WORK TO COMPLETE. Copy the listing verbatim, excluding any images found in it.

RECORDS SHOWN.
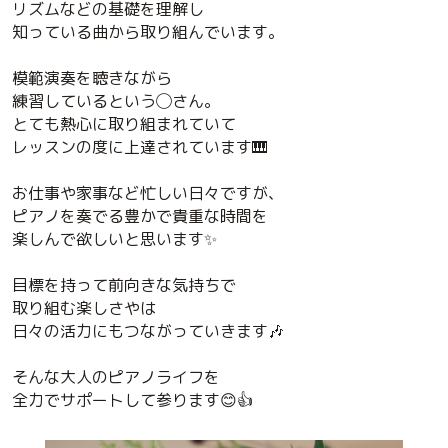
リズムなどの基礎を理解し
知っている曲から取り組んでいます。
模範演奏を聴きながら
練習しているという◯さん。
とても熱心に取り組まれていて
レッスンの度に上達されています🎹
お仕事や家事など忙しい日々ですが、
ピアノを奏でる豊かで貴重な時間を
楽しんで欲しいと思います✨
目標を持って前向きな気持ちで
取り組む楽しさやは
日々の活力にもつながっていきます🎶
そんな大人のピアノライフを
全力でサポートして参ります😊👍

RESULT FOR THIS TASK.
リズムなどの基礎を理解し
知っている曲から取り組んでいます。
模範演奏を聴きながら
練習しているという◯さん。
とても熱心に取り組まれていて
レッスンの度に上達されています🎹
お仕事や家事など忙しい日々ですが、
ピアノを奏でる豊かで貴重な時間を
楽しんで欲しいと思います✨
目標を持って前向きな気持ちで
取り組む楽しさやは
日々の活力にもつながっていきます🎶
そんな大人のピアノライフを
全力でサポートして参ります😊👍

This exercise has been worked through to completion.